- Directed by: Revan Yadhu
- Produced by: EMVE Studios Pvt. Ltd
- Starring: Rahul Ravindran Chandini Chowdary
- Cinematography: Prasad GK
- Edited by: Kotagiri Venkateswara Rao
- Music by: Shekar Chandra
- Production company: EMVE Studios
- Release date: 3 February 2018;
- Running time: 129 minutes
- Country: India
- Language: Telugu

= Howrah Bridge (2018 film) =

2018 film directed by Revan Yadhu

Howrah Bridge is a 2018 Indian Telugu-language romance film directed by Revan Yadhu. It stars Rahul Ravindran and Chandini Chowdary.

==Plot==
Arjun (Rahul Ravindran) and Shruti "Sweety" (Manali Rathore) get in touch because of the Machavaram Bridge as children. Arjun, who cannot forget Sweety since then, considers her as his life partner. After 18 years, he comes to Machavaram in search of Sweety. There, he meets Swathi "Sweety" (Chandini Chaudhary), who works in software, decides to marry her brother-in-law Ajay (Ajay), who educated her and brought her up.
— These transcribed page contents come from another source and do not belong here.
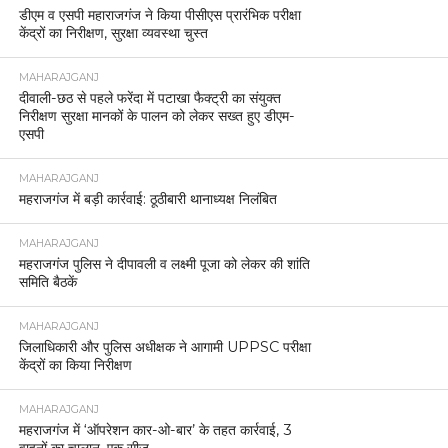
डीएम व एसपी महाराजगंज ने किया पीसीएस प्रारंभिक परीक्षा
केंद्रों का निरीक्षण, सुरक्षा व्यवस्था चुस्त
MAHARAJGANJ
दीवाली-छठ से पहले फरेंदा में पटाखा फैक्ट्री का संयुक्त
निरीक्षण सुरक्षा मानकों के पालन को लेकर सख्त हुए डीएम-
एसपी
MAHARAJGANJ
महराजगंज में बड़ी कार्रवाई: ठूठीबारी थानाध्यक्ष निलंबित
MAHARAJGANJ
महराजगंज पुलिस ने दीपावली व लक्ष्मी पूजा को लेकर की शांति
समिति बैठकें
MAHARAJGANJ
जिलाधिकारी और पुलिस अधीक्षक ने आगामी UPPSC परीक्षा
केंद्रों का किया निरीक्षण
MAHARAJGANJ
महराजगंज में ‘ऑपरेशन कार-ओ-बार’ के तहत कार्रवाई, 3
वाहनों का चालान, एक सीज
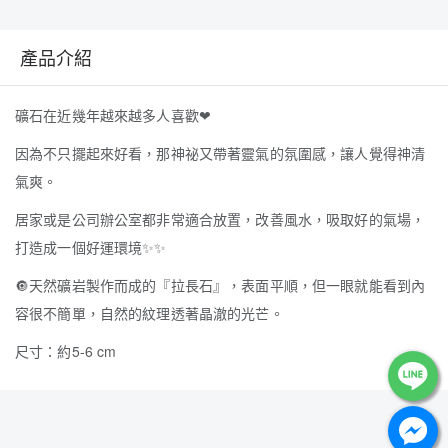
產品介紹
礦石在近幾年越來越多人喜歡
❤
因為不只擺起來好看，那神祕又帶著靈氣的氛圍感，讓人覺得神清
氣爽。
居家或是公司辦公室都非常適合放置，改善風水，吸取好的氣場，
打造成一個好運環境
✨
✨
🔘
天然礦岩製作而成的『拉長石』，表面平順，但一眼就能看到內
容很不簡單，自然的紋理透著晶澈的光芒。
尺寸：約5-6 cm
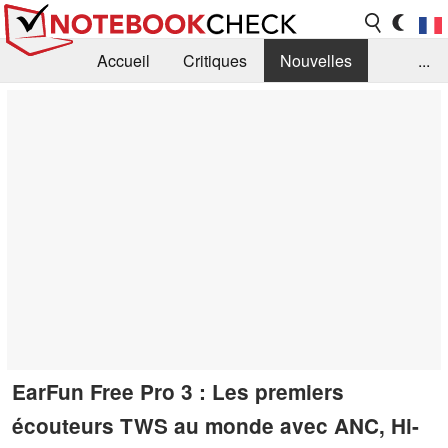
Accueil
Critiques
Nouvelles
...
FAQ
Bibliothèque
Guide d'achat
Recherche
Contact
EarFun Free Pro 3 : Les premiers
écouteurs TWS au monde avec ANC, Hi-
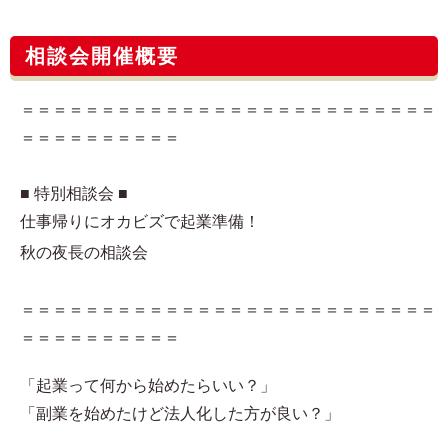
相談会開催概要
＝＝＝＝＝＝＝＝＝＝＝＝＝＝＝＝＝＝＝＝＝＝＝＝＝＝
＝＝＝＝＝＝＝＝＝＝
■ 特別相談会 ■
仕事帰りにオカビズで起業準備！
秋の夜長の相談会
＝＝＝＝＝＝＝＝＝＝＝＝＝＝＝＝＝＝＝＝＝＝＝＝＝＝
＝＝＝＝＝＝＝＝＝＝
「起業って何から始めたらいい？」
「副業を始めたけど法人化した方が良い？」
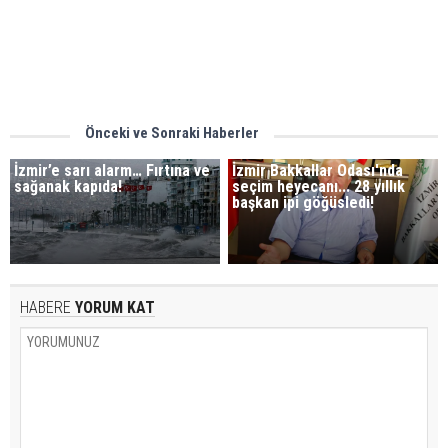
Önceki ve Sonraki Haberler
İzmir’e sarı alarm… Fırtına ve
İzmir Bakkallar Odası'nda
sağanak kapıda!
seçim heyecanı... 28 yıllık
başkan ipi göğüsledi!
HABERE
YORUM KAT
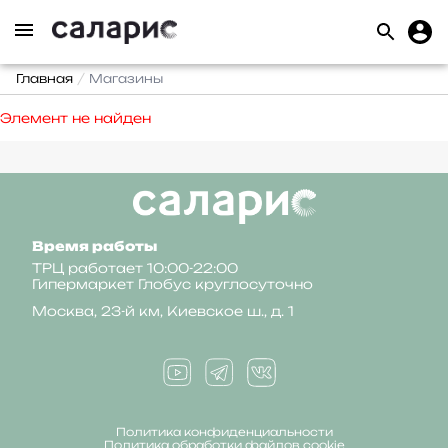
Главная
Магазины
Элемент не найден
Время работы
ТРЦ работает 10:00-22:00
Гипермаркет Глобус круглосуточно
Москва, 23-й км, Киевское ш., д. 1
Политика конфиденциальности
Политика обработки файлов cookie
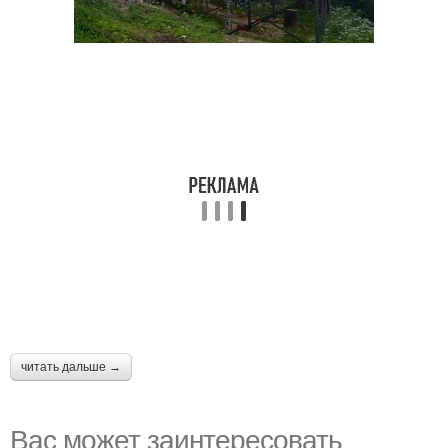
читать дальше →
Вас может заинтересовать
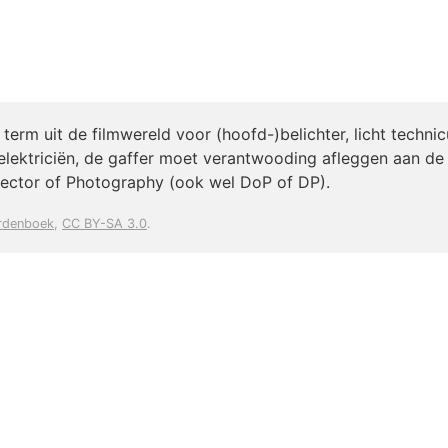
 term uit de filmwereld voor (hoofd-)belichter, licht techni
elektriciën, de gaffer moet verantwooding afleggen aan 
rector of Photography (ook wel DoP of DP).
rdenboek
,
CC BY-SA 3.0
.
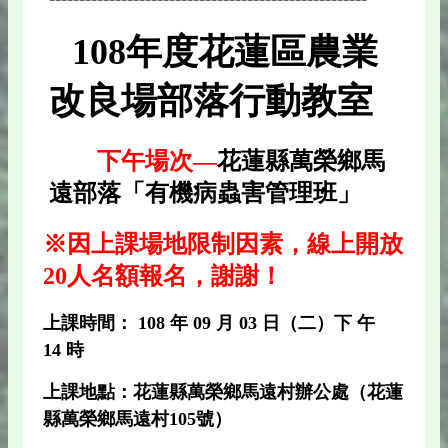
108年度花蓮區農業
改良場部落行動教室
下午場次—
花蓮縣萬榮鄉馬
遠部落「有機病蟲害管理班」
※因上課場地限制因素，線上開放
20人名額報名，謝謝！
上課時間： 108 年 09 月 03 日（二）下 午
14 時
上課地點：花蓮縣萬榮鄉馬遠村辦公處（花蓮
縣萬榮鄉馬遠村105號）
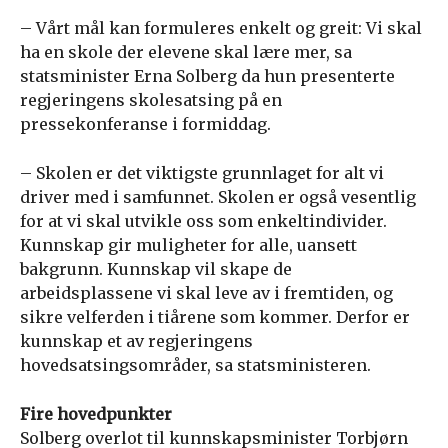
– Vårt mål kan formuleres enkelt og greit: Vi skal
ha en skole der elevene skal lære mer, sa
statsminister Erna Solberg da hun presenterte
regjeringens skolesatsing på en
pressekonferanse i formiddag.
– Skolen er det viktigste grunnlaget for alt vi
driver med i samfunnet. Skolen er også vesentlig
for at vi skal utvikle oss som enkeltindivider.
Kunnskap gir muligheter for alle, uansett
bakgrunn. Kunnskap vil skape de
arbeidsplassene vi skal leve av i fremtiden, og
sikre velferden i tiårene som kommer. Derfor er
kunnskap et av regjeringens
hovedsatsingsområder, sa statsministeren.
Fire hovedpunkter
Solberg overlot til kunnskapsminister Torbjørn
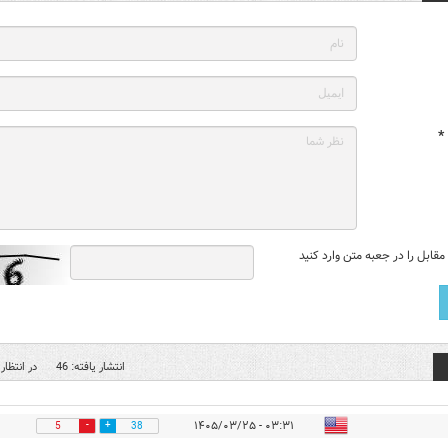
*
قابل را در جعبه متن وارد کنید
انتشار یافته: 46
در انتظار 
۰۳:۳۱ - ۱۴۰۵/۰۳/۲۵
5
38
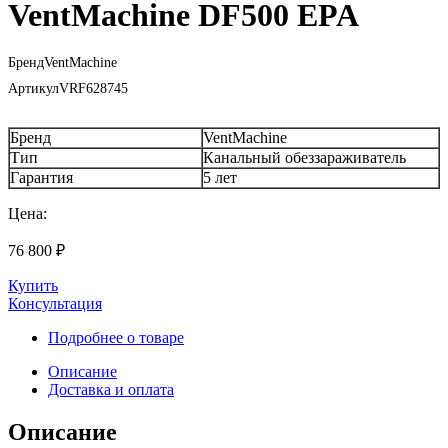
VentMachine DF500 EPA
Бренд
VentMachine
Артикул
VRF628745
Бренд
VentMachine
Тип
Канальный обеззараживатель
Гарантия
5 лет
Цена:
76 800
₽
Купить
Консультация
Подробнее о товаре
Описание
Доставка и оплата
Описание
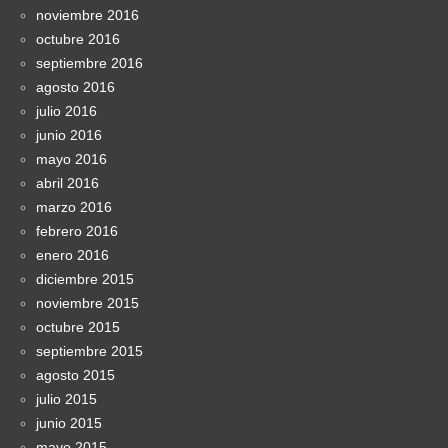
noviembre 2016
octubre 2016
septiembre 2016
agosto 2016
julio 2016
junio 2016
mayo 2016
abril 2016
marzo 2016
febrero 2016
enero 2016
diciembre 2015
noviembre 2015
octubre 2015
septiembre 2015
agosto 2015
julio 2015
junio 2015
mayo 2015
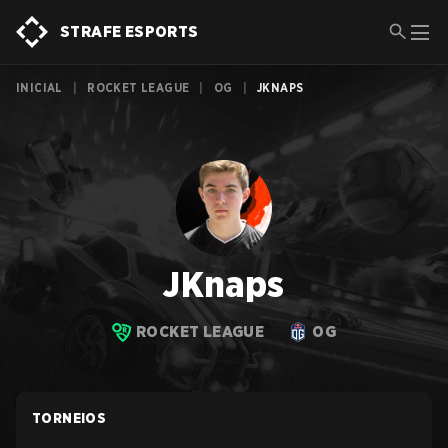
STRAFE ESPORTS
INICIAL
|
ROCKET LEAGUE
|
OG
|
JKNAPS
JKnaps
ROCKET LEAGUE
OG
TORNEIOS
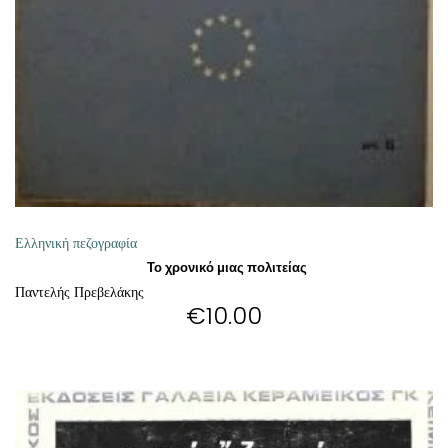
ΠΡΟΣΘΉΚΗ ΣΤΟ ΚΑΛΆΘΙ
Ελληνική πεζογραφία
Το χρονικό μιας πολιτείας
Παντελής Πρεβελάκης
€
10.00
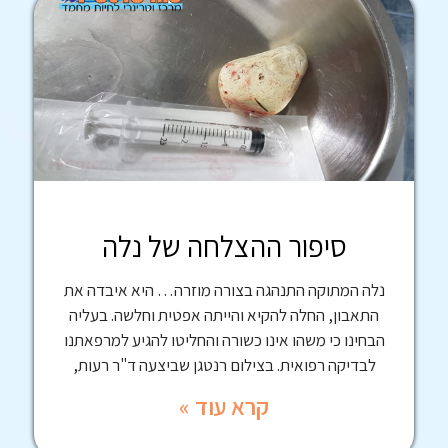
סיפור ההצלחה של נלה
נלה המתוקה התנהגה בצורה מוזרה… היא איבדה את
התאבון, החלה להקיא והייתה אפטית וחלשה. בעליה
הבחינו כי משהו אינו כשורה והחליטו להגיע למרפאתנו
לבדיקה רפואית. בצילום רנטגן שביצעה ד"ר רעות,
קרא עוד »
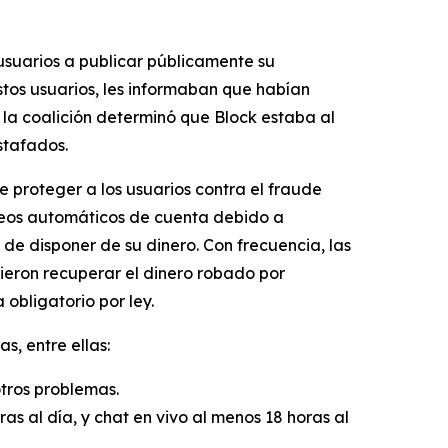
usuarios a publicar públicamente su
tos usuarios, les informaban que habían
la coalición determinó que Block estaba al
stafados.
e proteger a los usuarios contra el fraude
queos automáticos de cuenta debido a
e disponer de su dinero. Con frecuencia, las
ieron recuperar el dinero robado por
obligatorio por ley.
, entre ellas:
otros problemas.
as al día, y chat en vivo al menos 18 horas al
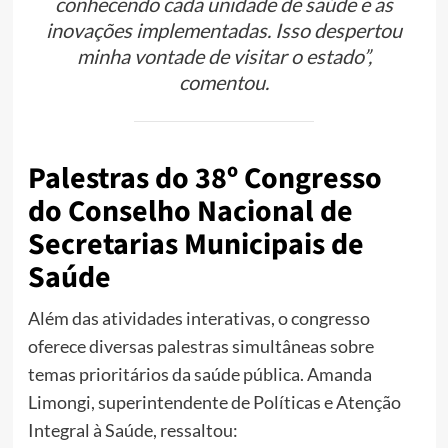
conhecendo cada unidade de saúde e as
inovações implementadas. Isso despertou
minha vontade de visitar o estado”,
comentou.
Palestras do 38º Congresso
do Conselho Nacional de
Secretarias Municipais de
Saúde
Além das atividades interativas, o congresso
oferece diversas palestras simultâneas sobre
temas prioritários da saúde pública. Amanda
Limongi, superintendente de Políticas e Atenção
Integral à Saúde, ressaltou:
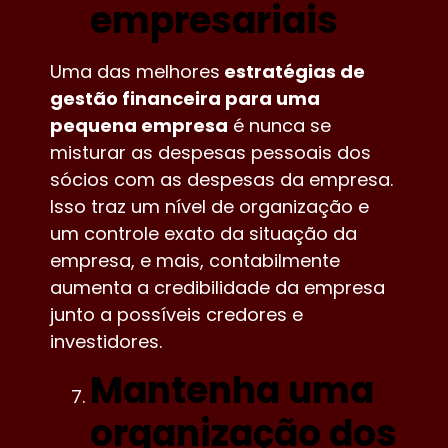
empresariais
Uma das melhores
estratégias de
gestão financeira para uma
pequena empresa
é nunca se
misturar as despesas pessoais dos
sócios com as despesas da empresa.
Isso traz um nível de organização e
um controle exato da situação da
empresa, e mais, contabilmente
aumenta a credibilidade da empresa
junto a possíveis credores e
investidores.
Mantenha uma
organização dos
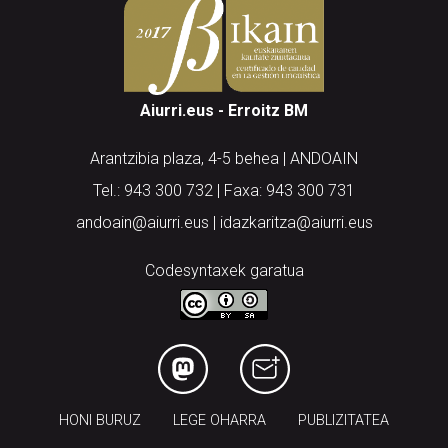
Aiurri.eus - Erroitz BM
Arantzibia plaza, 4-5 behea | ANDOAIN
Tel.: 943 300 732 | Faxa: 943 300 731
andoain@aiurri.eus | idazkaritza@aiurri.eus
Codesyntaxek garatua
HONI BURUZ
LEGE OHARRA
PUBLIZITATEA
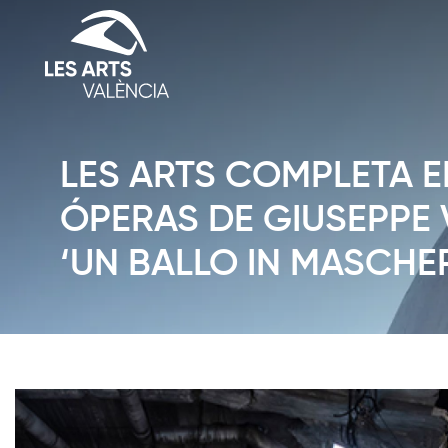
LES ARTS COMPLETA E
ÓPERAS DE GIUSEPPE 
‘UN BALLO IN MASCHE
Diapositiva 1 de 1: News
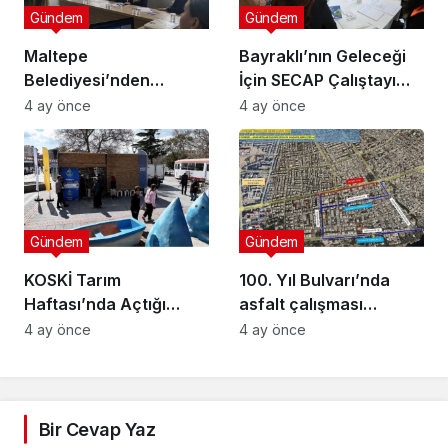
Gündem
Gündem
Maltepe
Bayraklı’nın Geleceği
Belediyesi’nden
İçin SECAP Çalıştayı
Muhtarlara Toplumsal
Düzenlendi
4 ay önce
4 ay önce
Cinsiyet Eşitliği
Semineri
Gündem
Gündem
KOSKİ Tarım
100. Yıl Bulvarı’nda
Haftası’nda Açtığı
asfalt çalışması
Stantta Su Tasarrufu
gerçekleştirilecek
4 ay önce
4 ay önce
Bilgilendirmesi Yapıyor
Bir Cevap Yaz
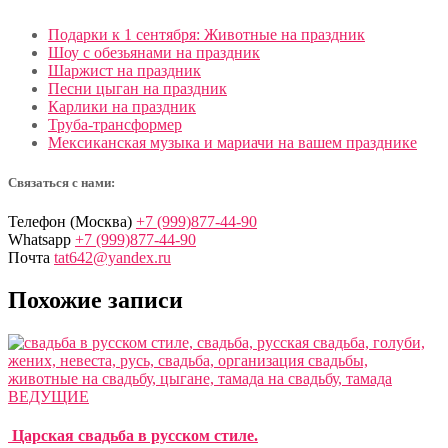
Подарки к 1 сентября: Животные на праздник
Шоу с обезьянами на праздник
Шаржист на праздник
Песни цыган на праздник
Карлики на праздник
Труба-трансформер
Мексиканская музыка и мариачи на вашем празднике
Связаться с нами:
Телефон (Москва)
+7 (999)877-44-90
Whatsapp
+7 (999)877-44-90
Почта
tat642@yandex.ru
Похожие записи
ВЕДУЩИЕ
Царская свадьба в русском стиле.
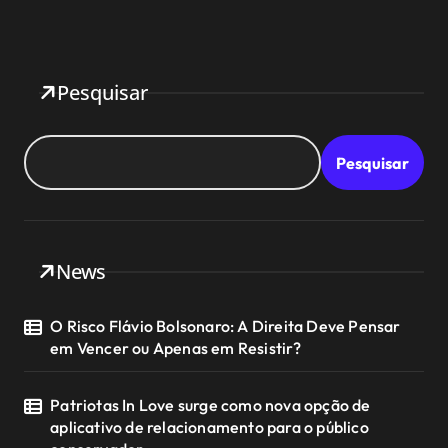
Pesquisar
Pesquisar
News
O Risco Flávio Bolsonaro: A Direita Deve Pensar
em Vencer ou Apenas em Resistir?
Patriotas In Love surge como nova opção de
aplicativo de relacionamento para o público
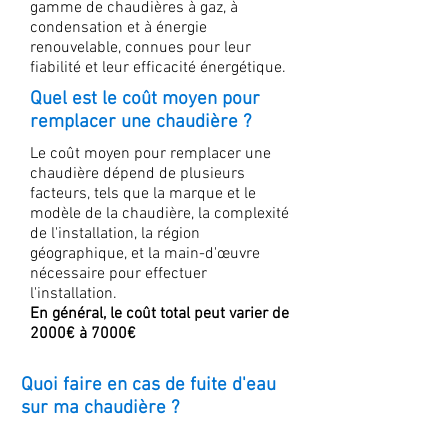
gamme de chaudières à gaz, à
condensation et à énergie
renouvelable, connues pour leur
fiabilité et leur efficacité énergétique.
Quel est le coût moyen pour
remplacer une chaudière ?
Le coût moyen pour remplacer une
chaudière dépend de plusieurs
facteurs, tels que la marque et le
modèle de la chaudière, la complexité
de l'installation, la région
géographique, et la main-d'œuvre
nécessaire pour effectuer
l'installation.
En général, le coût total peut varier de
2000€ à 7000€
Quoi faire en cas de fuite d'eau
sur ma chaudière ?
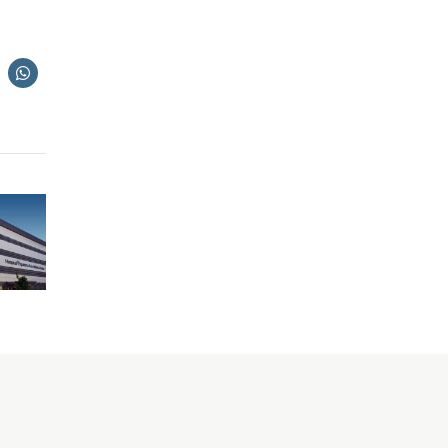
Síguenos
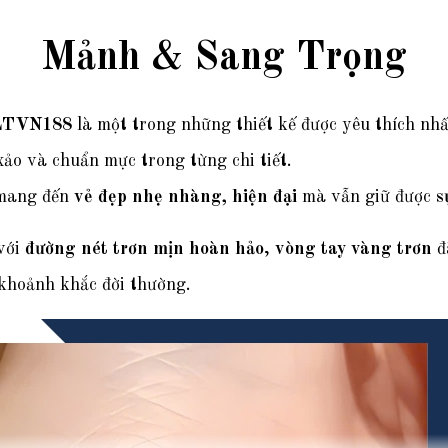
Mảnh & Sang Trọng
LTVN188
là một trong những thiết kế được yêu thích nh
xảo và chuẩn mực trong từng chi tiết.
 mang đến
vẻ đẹp nhẹ nhàng, hiện đại
mà vẫn giữ được
s
với
đường nét trơn mịn hoàn hảo
,
vòng tay vàng trơn
đ
 khoảnh khắc đời thường.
But, Arjun approaches her as his Sweety. Eventually Sweety also likes him. Meanwhile, Arjun gets to know the real sweety he saw as a child, Shruti. He then sends a video message to Swathi and leaves in search of Shruti. Meanwhile, Sweety tells her brother-in-law about her love affair with Arjun. After that, knowing that Arjun has moved away, she tries to commit suicide. And did Arjun and Shruti meet? Who was Sweety married to? is part the rest of the story.

==Reception==
The Hans India criticized the double meaning dialogue and the chemistry between the lead artistes.